Título: Salvar os meios de subsistência para salvar vidas
Autor: Diouf, Jacques
Fonte: Correio Braziliense, 25/08/2011, Opinião, p. 21
Diretor-Geral da Organização das Nações Unidas para a Alimentação e a Agricultura (FAO)
A tragédia humanitária no Chifre da África não deve nos cegar para o fato de que uma catástrofe ainda maior é iminente, a menos que os governos nacionais, em parceria com a comunidade internacional, atuem para combater as causas fundamentais da crise.
O mundo tem a responsabilidade coletiva de responder com urgência às necessidades alimentares dos milhões de pessoas passando fome na região. No entanto corremos o risco de que a situação de outros milhões de pessoas piore amanhã, se não atuarmos com a mesma urgência e de forma simultânea à resposta de emergência para garantir os meios de subsistência da população para que ela possa produzir os próprios alimentos.
Em termos concretos, trata-se de garantir que agricultores e pequenos criadores de gado ¿ que representam 80% da população do Chifre da África ¿ possam manter seus animais vivos e semear em outubro para a próxima colheita. Para isso, eles precisam receber sementes, insumos básicos, ração animal e assistência veterinária. Caso contrário, nos arriscamos a condená-los a uma crise mais profunda.
Não resta muito tempo, temos cerca de seis semanas. Por essa razão, a Organização das Nações Unidas para a Alimentação e a Agricultura (FAO) organizou uma reunião operativa de alto nível em 18 de agosto para analisar os planos existentes e exemplos de sucesso entre as ações já em curso que poderiam ser aproveitados e ampliados, se tiverem financiamento.
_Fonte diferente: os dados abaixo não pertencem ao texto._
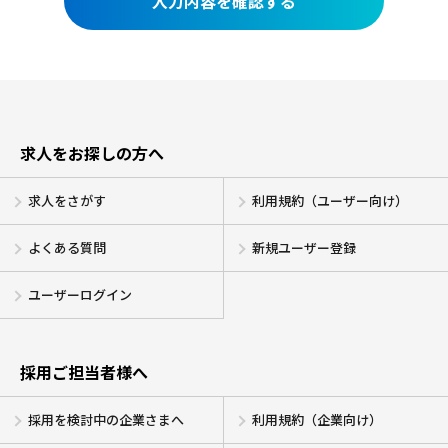
求人をお探しの方へ
求人をさがす
利用規約（ユーザー向け）
よくある質問
新規ユーザー登録
ユーザーログイン
採用ご担当者様へ
採用を検討中の企業さまへ
利用規約（企業向け）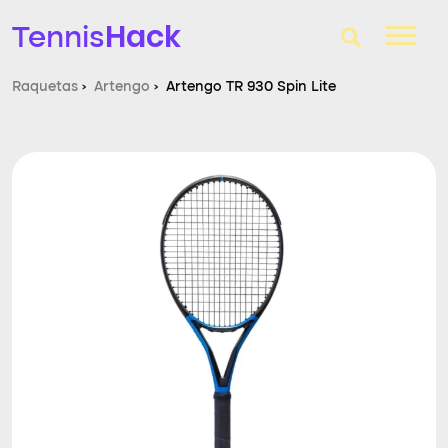
Hack
Tennis
Raquetas
›
Artengo
›
Artengo TR 930 Spin Lite
T-Finder
Raquetas de tenis
Zapatillas
Comparador
Consultorio
Blog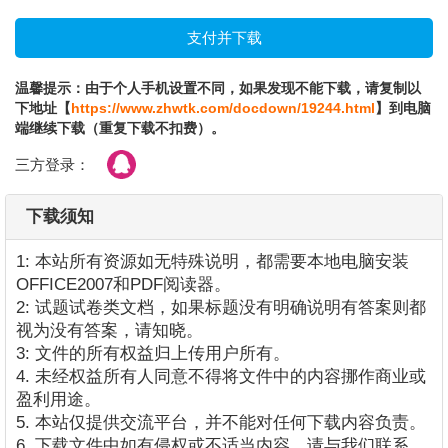
温馨提示：由于个人手机设置不同，如果发现不能下载，请复制以
下地址【
https://www.zhwtk.com/docdown/19244.html
】到电脑
端继续下载（重复下载不扣费）。
三方登录：
下载须知
1: 本站所有资源如无特殊说明，都需要本地电脑安装
OFFICE2007和PDF阅读器。
2: 试题试卷类文档，如果标题没有明确说明有答案则都
视为没有答案，请知晓。
3: 文件的所有权益归上传用户所有。
4. 未经权益所有人同意不得将文件中的内容挪作商业或
盈利用途。
5. 本站仅提供交流平台，并不能对任何下载内容负责。
6. 下载文件中如有侵权或不适当内容，请与我们联系，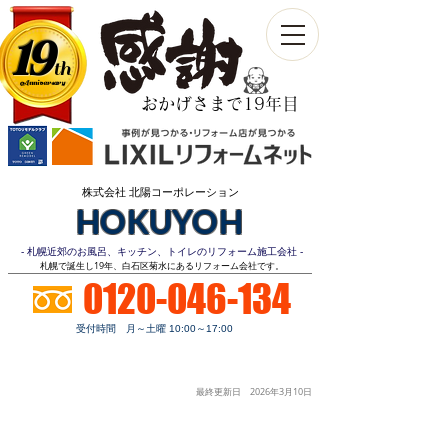
19
th
Anniversary​
おかげさまで19年目
株式会社 北陽コーポレーション
HOKUYOH
- 札幌近郊のお風呂、キッチン、トイレのリフォーム施工会社 -
​札幌で誕生し19年、白石区菊水にあるリフォーム会社です。
0120-046-134
受付時間 月～土曜 10:00～17:00
お見積り
顧客第一
明朗価格
ご相談無料
最終更新日 2026年3月10
日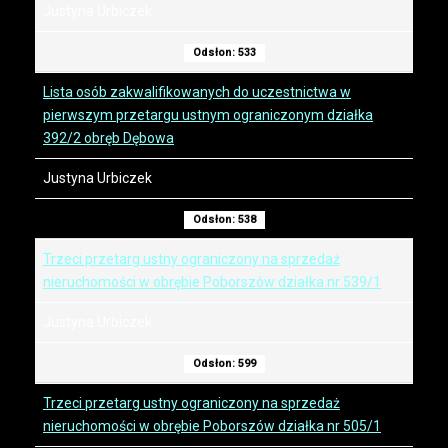
Justyna Urbiczek
Odsłon: 533
Lista osób zakwalifikowanych do uczestnictwa w
pierwszym przetargu ustnym ograniczonym działka
392/2 obręb Dębowa
Justyna Urbiczek
Odsłon: 538
Trzeci przetarg ustny ograniczony na sprzedaż
nieruchomości w obrębie Poborszów działka nr 539/1
Justyna Urbiczek
Odsłon: 599
Trzeci przetarg ustny ograniczony na sprzedaż
nieruchomości w obrębie Poborszów działka nr 505/1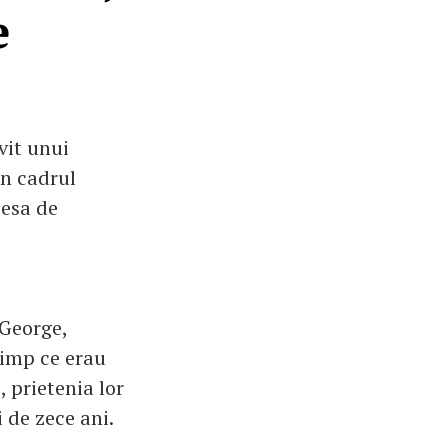
e
vit unui
din cadrul
cesa de
l George,
 timp ce erau
, prietenia lor
i de zece ani.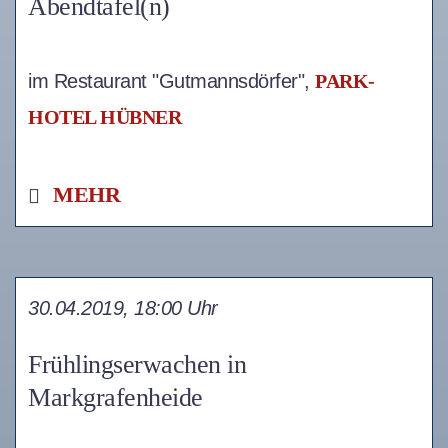
Abendtafel(n)
im Restaurant "Gutmannsdörfer",
PARK-
HOTEL HÜBNER
MEHR
30.04.2019, 18:00 Uhr
Frühlingserwachen in
Markgrafenheide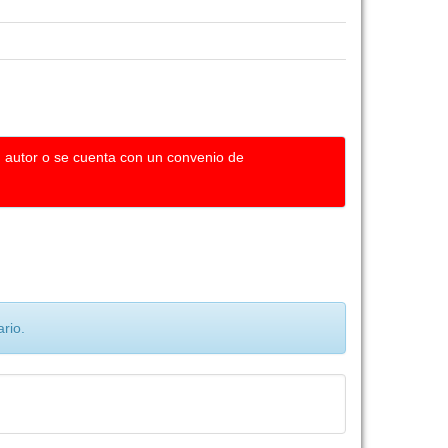
u autor o se cuenta con un convenio de
rio.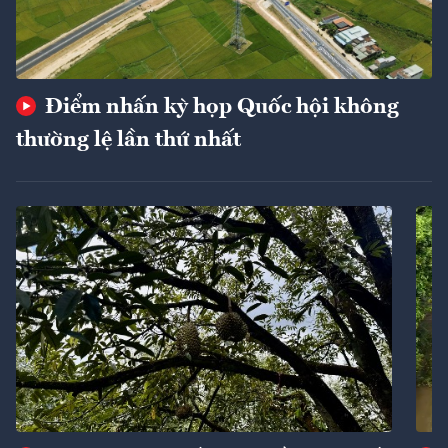
Điểm nhấn kỳ họp Quốc hội không
thường lệ lần thứ nhất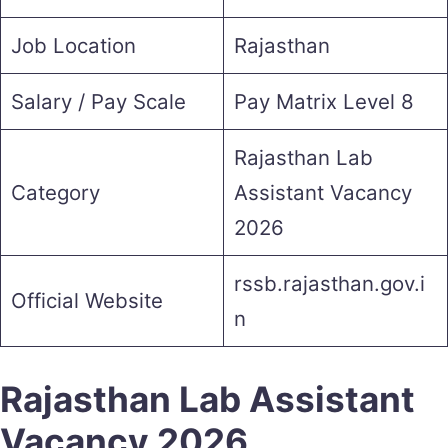
Job Location
Rajasthan
Salary / Pay Scale
Pay Matrix Level 8
Rajasthan Lab
Category
Assistant Vacancy
2026
rssb.rajasthan.gov.i
Official Website
n
Rajasthan Lab Assistant
Vacancy 2026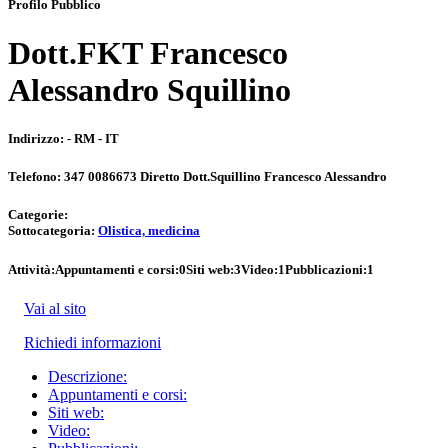
Profilo Pubblico
Dott.FKT Francesco
Alessandro Squillino
Indirizzo:
- RM - IT
Telefono:
347 0086673 Diretto Dott.Squillino Francesco Alessandro
Categorie:
Sottocategoria:
Olistica, medicina
Attività:
Appuntamenti e corsi:
0
Siti web:
3
Video:
1
Pubblicazioni:
1
Vai al sito
Richiedi informazioni
Descrizione:
Appuntamenti e corsi:
Siti web:
Video: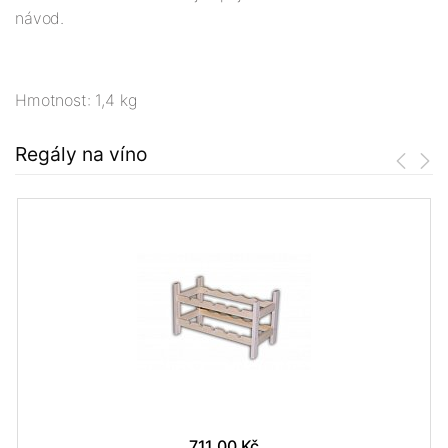
návod.
Hmotnost: 1,4 kg
Regály na víno
711,00 Kč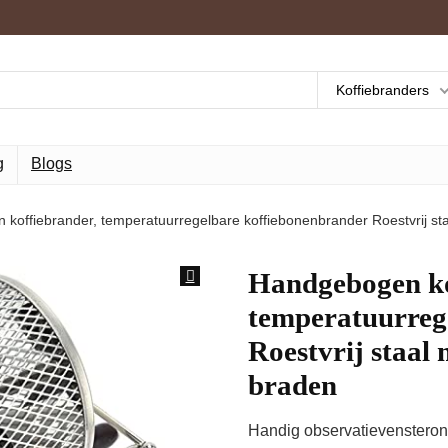
Koffiebranders
g
Blogs
koffiebrander, temperatuurregelbare koffiebonenbrander Roestvrij st
Handgebogen ko
temperatuurreg
Roestvrij staal
braden
Handig observatievensteron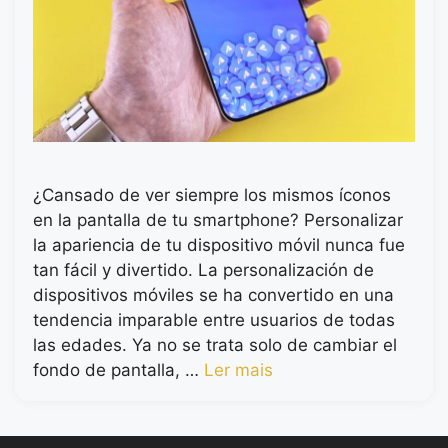
¿Cansado de ver siempre los mismos íconos
en la pantalla de tu smartphone? Personalizar
la apariencia de tu dispositivo móvil nunca fue
tan fácil y divertido. La personalización de
dispositivos móviles se ha convertido en una
tendencia imparable entre usuarios de todas
las edades. Ya no se trata solo de cambiar el
fondo de pantalla, …
Ler mais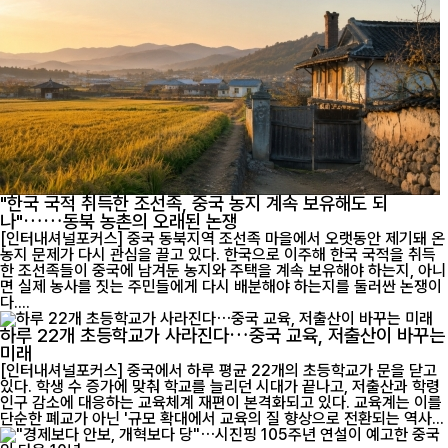
"한국 국적 취득한 조선족, 중국 농지 계속 보유해도 되
나"……동북 농촌의 오래된 논쟁
[인터내셔널포커스] 중국 동북지역 조선족 마을에서 오랫동안 제기돼 온
농지 문제가 다시 관심을 끌고 있다. 한국으로 이주해 한국 국적을 취득
한 조선족들이 중국에 남겨둔 농지와 주택을 계속 보유해야 하는지, 아니
면 실제 농사를 짓는 주민들에게 다시 배분해야 하는지를 둘러싼 논쟁이
다....
하루 22개 초등학교가 사라진다…중국 교육, 저출산이 바꾸는
미래
[인터내셔널포커스] 중국에서 하루 평균 22개의 초등학교가 문을 닫고
있다. 학생 수 증가에 맞춰 학교를 늘리던 시대가 끝나고, 저출산과 학령
인구 감소에 대응하는 교육체계 재편이 본격화되고 있다. 교육계는 이를
단순한 폐교가 아닌 '규모 확대에서 교육의 질 향상으로 전환되는 역사...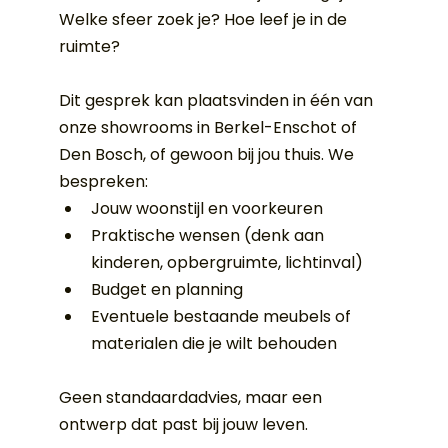
Welke sfeer zoek je? Hoe leef je in de 
ruimte?
Dit gesprek kan plaatsvinden in één van 
onze showrooms in Berkel-Enschot of 
Den Bosch, of gewoon bij jou thuis. We 
bespreken:
Jouw woonstijl en voorkeuren
Praktische wensen (denk aan 
kinderen, opbergruimte, lichtinval)
Budget en planning
Eventuele bestaande meubels of 
materialen die je wilt behouden
Geen standaardadvies, maar een 
ontwerp dat past bij jouw leven.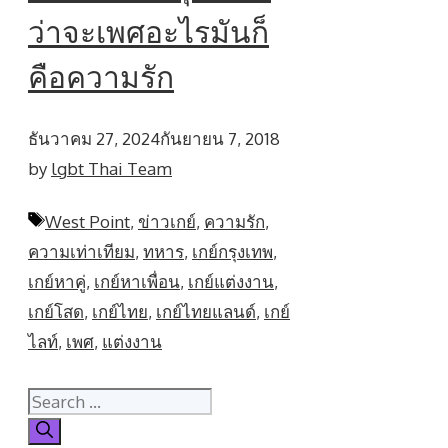
ว่าจะเพศอะไรมันก็
คือความรัก
ธันวาคม 27, 2024
กันยายน 7, 2018
by
lgbt Thai Team
Tags
West Point
,
ข่าวเกย์
,
ความรัก
,
ความเท่าเทียม
,
ทหาร
,
เกย์กรุงเทพ
,
เกย์หาคู่
,
เกย์หาเพื่อน
,
เกย์แต่งงาน
,
เกย์โสด
,
เกย์ไทย
,
เกย์ไทยแลนด์
,
เกย์
ไลท์
,
เพศ
,
แต่งงาน
Search
for: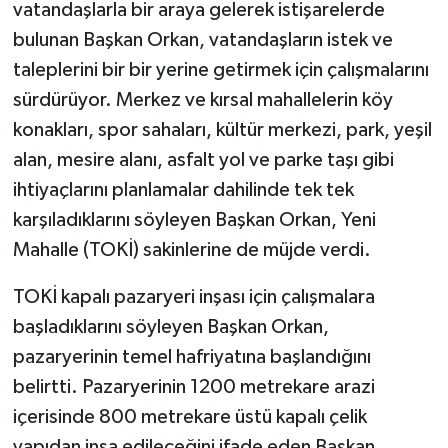
vatandaşlarla bir araya gelerek istişarelerde
bulunan Başkan Orkan, vatandaşların istek ve
taleplerini bir bir yerine getirmek için çalışmalarını
sürdürüyor. Merkez ve kırsal mahallelerin köy
konakları, spor sahaları, kültür merkezi, park, yeşil
alan, mesire alanı, asfalt yol ve parke taşı gibi
ihtiyaçlarını planlamalar dahilinde tek tek
karşıladıklarını söyleyen Başkan Orkan, Yeni
Mahalle (TOKİ) sakinlerine de müjde verdi.
TOKİ kapalı pazaryeri inşası için çalışmalara
başladıklarını söyleyen Başkan Orkan,
pazaryerinin temel hafriyatına başlandığını
belirtti. Pazaryerinin 1200 metrekare arazi
içerisinde 800 metrekare üstü kapalı çelik
yapıdan inşa edileceğini ifade eden Başkan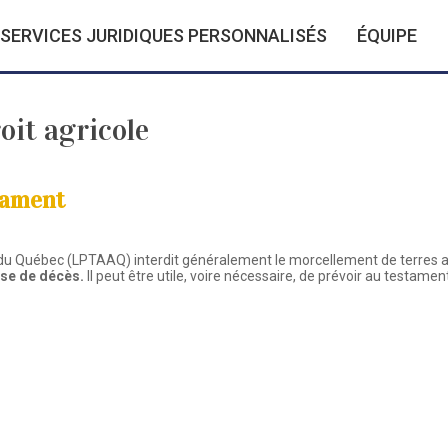
SERVICES JURIDIQUES PERSONNALISÉS
ÉQUIPE
oit agricole
stament
les du Québec (LPTAAQ) interdit généralement le morcellement de terres a
use de décès.
Il peut être utile, voire nécessaire, de prévoir au testamen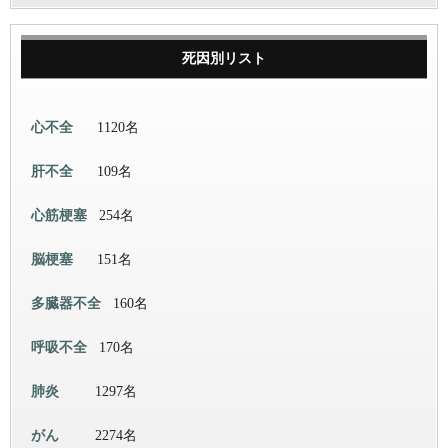
死因別リスト
心不全
1120名
肝不全
109名
心筋梗塞
254名
脳梗塞
151名
多臓器不全
160名
呼吸不全
170名
肺炎
1297名
がん
2274名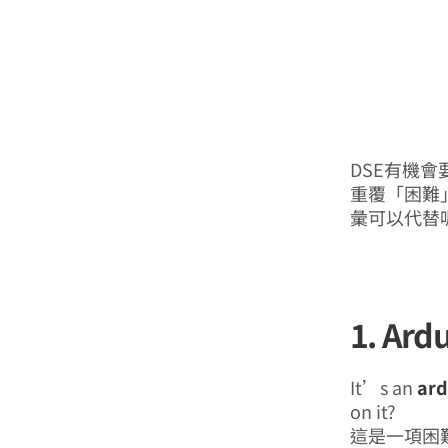
DSE有機
重覆「困難」呢
彙可以代替
1. Ard
It’s an
ard
on it?
這是一項困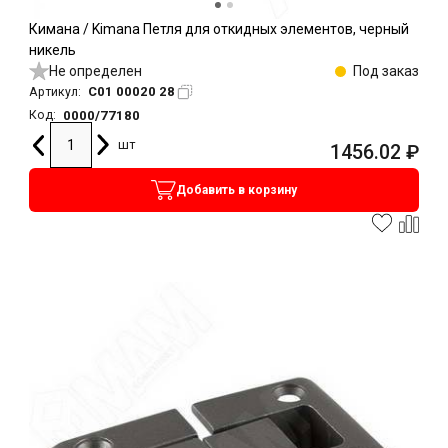
Кимана / Kimana Петля для откидных элементов, черный
никель
Не определен
Под заказ
C01 00020 28
Артикул:
0000/77180
Код:
шт
1456.02
₽
Добавить в корзину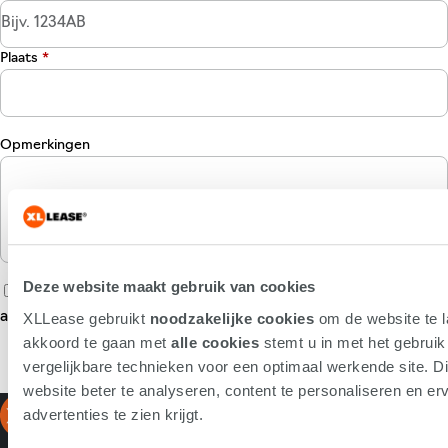
Plaats
*
Opmerkingen
Deze website maakt gebruik van cookies
Ja, ik geef toestemming om e-mails met commerciële
aanbiedingen te ontvangen.
XLLease gebruikt
noodzakelijke cookies
om de website te l
akkoord te gaan met
alle cookies
stemt u in met het gebrui
vergelijkbare technieken voor een optimaal werkende site. Di
Versturen
website beter te analyseren, content te personaliseren en erv
advertenties te zien krijgt.
Leasen bij
Snel ger
XLLease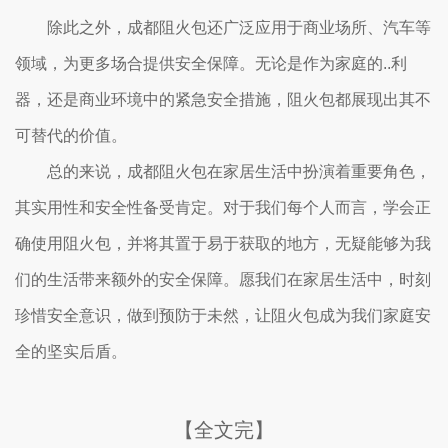
除此之外，成都阻火包还广泛应用于商业场所、汽车等
领域，为更多场合提供安全保障。无论是作为家庭的..利
器，还是商业环境中的紧急安全措施，阻火包都展现出其不
可替代的价值。
总的来说，成都阻火包在家居生活中扮演着重要角色，
其实用性和安全性备受肯定。对于我们每个人而言，学会正
确使用阻火包，并将其置于易于获取的地方，无疑能够为我
们的生活带来额外的安全保障。愿我们在家居生活中，时刻
珍惜安全意识，做到预防于未然，让阻火包成为我们家庭安
全的坚实后盾。
【全文完】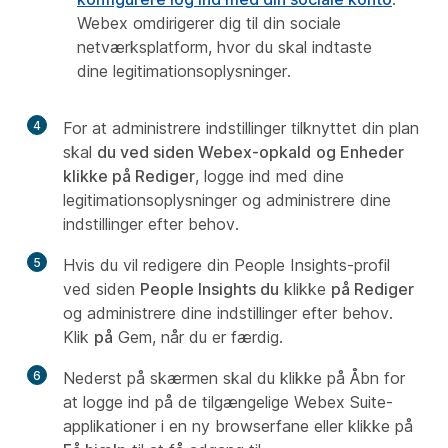
Webex omdirigerer dig til din sociale
netværksplatform, hvor du skal indtaste
dine legitimationsoplysninger.
4
For at administrere indstillinger tilknyttet din plan
skal
du ved siden Webex-opkald
og Enheder
klikke på Rediger
, logge ind med dine
legitimationsoplysninger og administrere dine
indstillinger efter behov.
5
Hvis du vil redigere din People Insights-profil
ved siden
People Insights du
klikke
på Rediger
og administrere dine indstillinger efter behov.
Klik
på
Gem, når du er færdig.
6
Nederst på skærmen skal
du klikke på Åbn for
at logge ind på de tilgængelige Webex Suite-
applikationer i en ny browserfane eller klikke på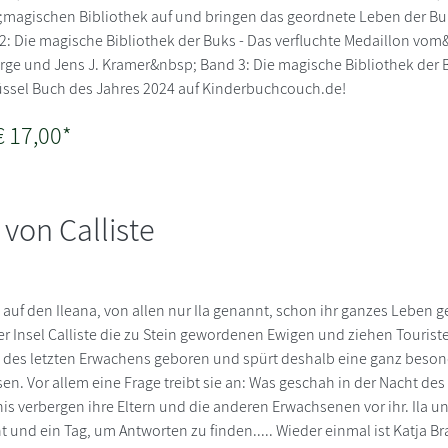
agischen Bibliothek auf und bringen das geordnete Leben der Bu
: Die magische Bibliothek der Buks - Das verfluchte Medaillon vom
ge und Jens J. Kramer&nbsp; Band 3: Die magische Bibliothek der B
ssel Buch des Jahres 2024 auf Kinderbuchcouch.de!
€ 17,00*
von Calliste
, auf den Ileana, von allen nur Ila genannt, schon ihr ganzes Leben ge
r Insel Calliste die zu Stein gewordenen Ewigen und ziehen Touristen
ht des letzten Erwachens geboren und spürt deshalb eine ganz beso
en. Vor allem eine Frage treibt sie an: Was geschah in der Nacht de
s verbergen ihre Eltern und die anderen Erwachsenen vor ihr. Ila u
t und ein Tag, um Antworten zu finden..... Wieder einmal ist Katja B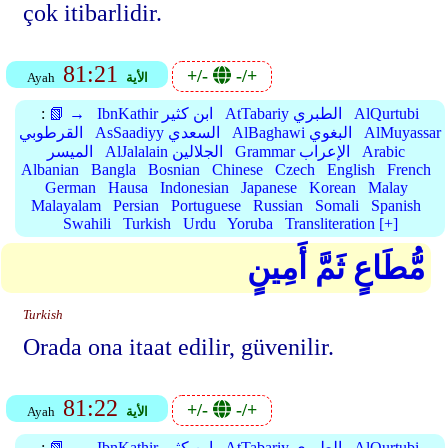
çok itibarlidir.
81:21
+/-
-/+
الأية
Ayah
AlQurtubi
AtTabariy الطبري
IbnKathir ابن كثير
📗 →
:
AlMuyassar
AlBaghawi البغوي
AsSaadiyy السعدي
القرطوبي
Arabic
Grammar الإعراب
AlJalalain الجلالين
الميسر
Albanian
Bangla
Bosnian
Chinese
Czech
English
French
German
Hausa
Indonesian
Japanese
Korean
Malay
Malayalam
Persian
Portuguese
Russian
Somali
Spanish
Swahili
Turkish
Urdu
Yoruba
Transliteration [+]
مُّطَاعٍ ثَمَّ أَمِينٍ
Turkish
Orada ona itaat edilir, güvenilir.
81:22
+/-
-/+
الأية
Ayah
AlQurtubi
AtTabariy الطبري
IbnKathir ابن كثير
📗 →
: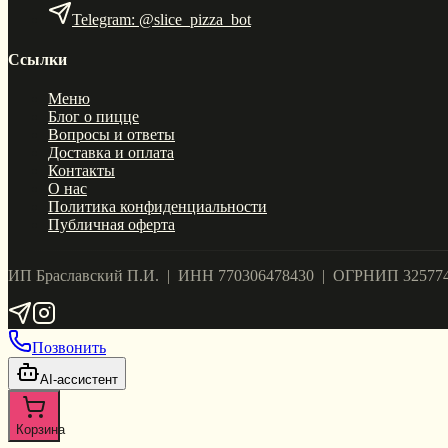
Telegram: @slice_pizza_bot
Ссылки
Меню
Блог о пицце
Вопросы и ответы
Доставка и оплата
Контакты
О нас
Политика конфиденциальности
Публичная оферта
ИП Браславский П.И. | ИНН 770306478430 | ОГРНИП 32577
Позвонить
AI-ассистент
Корзина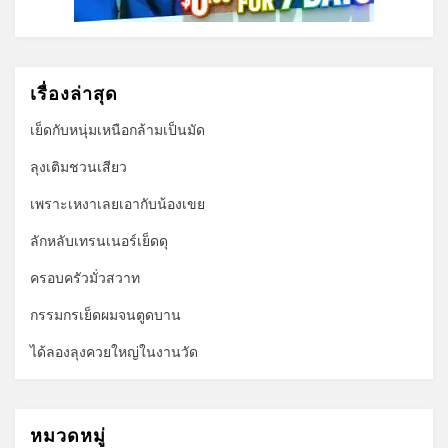
เรื่องล่าสุด
เย็ดกับหนุ่มเหนือกล้ามเป็นมัด
ลุงเติมชวนเสียว
เพราะเหงาเลยเอากับน้องเขย
ลักหลับเทรนเนอร์เย็ดดุ
ครอบครัวมั่วสวาท
กรรมกรเย็ดผมจนตูดบาน
ได้ลองลุงควยใหญ่ในงานวัด
หมวดหมู่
Mas também é necessário fortalecer a resistência das famílias pobres diante de futuras secas e emergências. Para isso é preciso implantar políticas públicas, criar melhores sistemas de alertas antecipados e de resposta a catástrofes, apoiar a gestão sustentável dos recursos naturais, melhorar os sistemas de irrigação e desenvolver variedades resistentes à seca. Devemos, portanto, apoiar os governos da região na implementação de planos de médio e longo prazo no marco do programa geral para o desenvolvimento da agricultura na África, promovido pela União Africana.
Até agora, a resposta dos doadores para a ajuda agrícola destinada a mitigar a crise no Chifre da África tem sido lenta. A FAO, outros organismos e as ONGs receberam cerca de um terço dos recursos de que precisam. É urgente eliminar o quanto antes esse deficit se quisermos salvar os meios de subsistência da população e, portanto, vidas.
De fato, se a comunidade internacional tivesse atuado mais rapidamente e com mais generosidade, a fome, que agora ameaça propagar-se do sul da Somália ao resto do país, e inclusive além, poderia ter sido evitada. Envergonha-nos que hoje 12,5 milhões de pessoas sejam vítimas de uma calamidade que poderíamos ter evitado.
Em outubro de 2010, a FAO, Programa Mundial de Alimentos (PMA) e a ONG Oxfam propuseram um plano de ação para o Chifre da África. Esse plano nunca foi implementado por falta de recursos. No ano 2000, eu já havia presidido um grupo de trabalho interinstitucional da ONU que elaborou, em conjunto com os governos da região, um plano de ação para eliminar a insegurança alimentar no Chifre da África, com recomendações que continuam válidas hoje.
Embora não haja desculpas para o ocorrido, há importantes lições a serem aprendidas. A principal delas é que é infinitamente mais barato, em termos financeiros e humanos, para os governos nacionais e a comunidade internacional prevenir situações de emergência humanitária em vez de lidar com elas no meio de uma crise, como agora estamos obrigados a fazer.
A prevenção se consegue contribuindo com os recursos necessários a tempo, muito antes que as fotos de crianças esqueléticas e de barriga inchada cheguem à televisão. E requer o atendimento das necessidades a médio e longo prazo ¿ salvaguardar os meios de subsistência, assim como as vidas.
Dito isso, agradeço a iniciativa da União Africana em convocar uma conferência de alto nível de líderes africanos e agências humanitárias a fim de arrecadar recursos para responder à emergência. A decisão mostra que os países diretamente prejudicados, acompanhados por toda a comunidade africana, lideram a resposta diante da crise, como confirmado na reunião ministerial de emergência organizada pela FAO em 25 de julho, em Roma, a pedido da presidência francesa do G20.
Tenho esperança de que os doadores se mostrem generosos com a Somália e os outros países afetados. E rezo para que essa tragédia sirva para estimular a comunidade internacional a mobilizar seus enormes recursos para eliminar, de uma vez, a palavra fome do vocabulário moderno.